BRIEF DESCRIPTION OF THE DRAWINGS

[0018]FIG. 1 is a schematic diagram of a network configuration of the present invention.

[0019]FIG. 2 is a schematic diagram of an embodiment of the present invention having a remote system configuration.

[0020]FIG. 3 is a schematic diagram of an embodiment of the present invention having an end device configuration.

[0021]FIG. 4 is a schematic diagram of an embodiment of the present invention having a stand-alone configuration.

[0022]FIG. 5 is a block diagram of a traditional speech recognition system.

[0023]FIG. 6 is a block diagram of an exemplary implementation of the present invention in a wireless communication environment.

[0024]FIG. 7 is a block diagram of an alternative traditional speech recognition system.

[0025]FIG. 8 is a diagram of a database of the present invention.

DETAILED DESCRIPTION OF THE PREFERRED EMBODIMENT

[0026] The following detailed description of certain embodiments presents various descriptions of specific embodiments of the present invention. However, the present invention can be embodied in a multitude of different ways as defined and covered by the claims. In this description, reference is made to the drawings wherein like parts are designated with like numerals throughout.

[0027] Technical Terms

[0028] The following provides a number of useful possible definitions of terms used in describing certain embodiments of the disclosed invention. In general, a broad definition of a term is intended when alternative meanings exist.

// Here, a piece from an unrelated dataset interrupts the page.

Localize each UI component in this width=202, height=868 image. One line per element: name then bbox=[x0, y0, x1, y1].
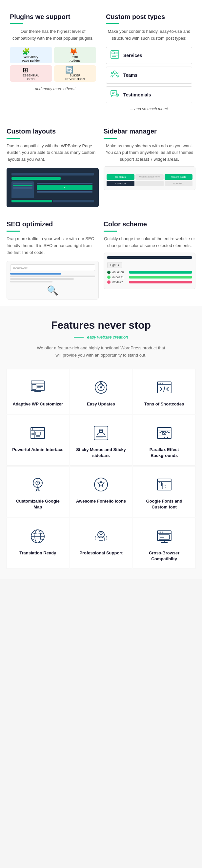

[0029] A network may refer to a network or combination of networks spanning any geographical area, such as a local area network, wide area network, regional network, national network, and/or global network. The Internet is an example of a current global computer network. Those terms may refer to hardwire networks, wireless networks, or a combination of hardwire and wireless networks. Hardwire networks may include, for example, fiber optic lines, cable lines, ISDN lines, copper lines, etc. Wireless networks may include, for example, cellular systems, personal communications service (PCS) systems, satellite communication systems, packet radio systems, and mobile broadband systems. A cellular system may use, for example, code division multiple access (CDMA), time division multiple access (TDMA), personal digital phone (PDC), Global System Mobile (GSM), or frequency multiple access (FDMA), among others.

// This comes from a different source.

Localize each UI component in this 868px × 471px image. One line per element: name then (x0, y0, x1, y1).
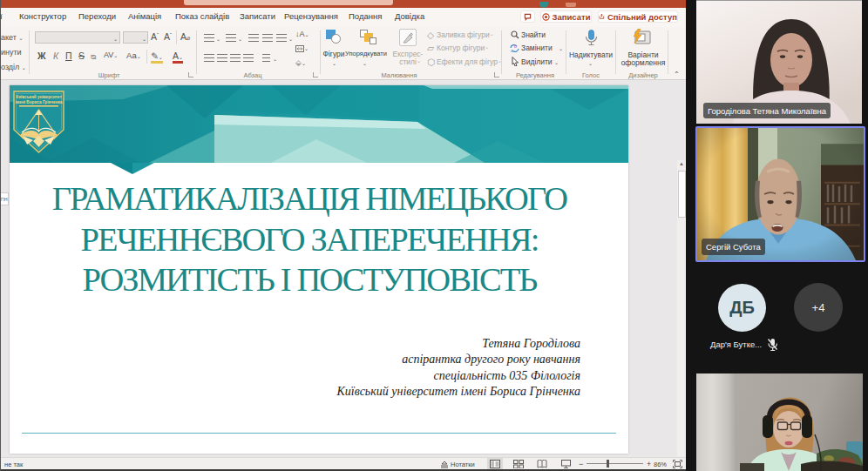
svg-text:b: b (514, 44, 517, 49)
svg-text:імені Бориса Грінченка: імені Бориса Грінченка (16, 100, 63, 104)
svg-text:Київський університет: Київський університет (16, 94, 62, 99)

[0030] A computer or computing device may be any processor controlled device that permits access to a network, including terminal devices, such as personal computers, workstations, servers, clients, mini-computers, main-frame computers, laptop computers, mobile computers, palm-top computers, hand-held computers, set top boxes for a television, other types of web-enabled televisions, interactive kiosks, personal digital assistants, interactive or web-enabled wireless communications devices, mobile web browsers, pagers, cellular phones, or a combination thereof. A computer may possess one or more input devices such as a keyboard, mouse, touch-pad, joystick, pen-input-pad, microphone, or other input device. A computer may also include an output device, such as a visual display and an audio output. One or more of these computing devices may form a computing environment.

[0031] A computer may be a uni-processor or multi-processor machine. Additionally, a computer may include an addressable storage medium or computer accessible medium, such as random access memory (RAM), an electronically erasable programmable read-only memory (EEPROM), programmable read-only memory (PROM), erasable programmable read-only memory (EPROM), hard disks, floppy disks, laser disk players, digital video devices, compact disks, video tapes, audio tapes, magnetic recording tracks, electronic networks, and other devices to transmit or store electronic content such as, by way of example, programs and data. In one embodiment, the computers are equipped with a network communication device such as a network interface card, a modem, or other network connection device suitable for connecting to the communication network. Furthermore, a computer may execute an appropriate operating system such as Linux, Unix, any of the versions of Microsoft Windows, Apple MacOS, IBM OS/2, or other operating systems. The appropriate operating system may include a communications protocol implementation that handles all incoming and outgoing message traffic passed over the network.

[0032] A computer may contain a program or logic, which causes the computer to operate in a specific and predefined manner, as described herein. In one embodiment, the program or logic may be implemented as one or more object frameworks or modules. These modules may be configured to reside on the addressable storage medium, and configured to execute on one or more processors. The modules include, but are not limited to, software or hardware components that perform certain tasks. Thus, a module may include, by way of example, components, such as software components, object-oriented software components, class components and task components, processes, functions, attributes, procedures, subroutines, segments of program code, drivers, firmware, microcode, circuitry, data, databases, data structures, tables, arrays, and variables.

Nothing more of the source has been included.